Armenia also has an entry in the Guinness Book of Records. After a construction period of only 10 months, the world's longest cableway with a continuous suspension rope was opened in 2010. It connects the village Halidsor with the monastery Tatev on a length of 5752m. 25 persons can be brought over the gorge with a maximum speed of 32km/h in 11-15 minutes, with the gondola hovering 321m above ground at its lowest point. The Tatev Monastery was founded in the 9th century and is picturesquely situated on a hilltop. In the 14th and 15th centuries it was once a spiritual centre and seat of a medieval university. In front of the gate of the monastery there is an old oil mill which is used as a museum. Before the construction of the cable car, the monastery was only accessible via an adventurous serpentine road.

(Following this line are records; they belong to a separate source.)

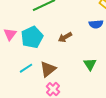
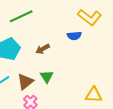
green triangle: (90, 64) -> (47, 77), moved

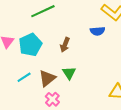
brown arrow: (43, 49) -> (65, 45), turned -40

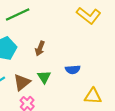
blue semicircle: (98, 31) -> (73, 70), moved

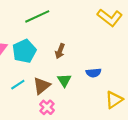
yellow triangle: (93, 96) -> (114, 100), turned -36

Now it is enough with monasteries, even if we stand for the overnight directly in front of an abandoned monastery in the middle of the forest. In the next days we will enter Iran in the south of Armenia. Karin has to wear the headscarf not only in the monastery but all the time, because in Iran the headscarf is obligatory. She is really looking forward to it. We must have destroyed the alcohol by the time we enter the country. We are working on it. The next beer has to wait until Oman. We are in any case very curious what awaits us and will of course continue to report. Until then have fun reading and looking at pictures.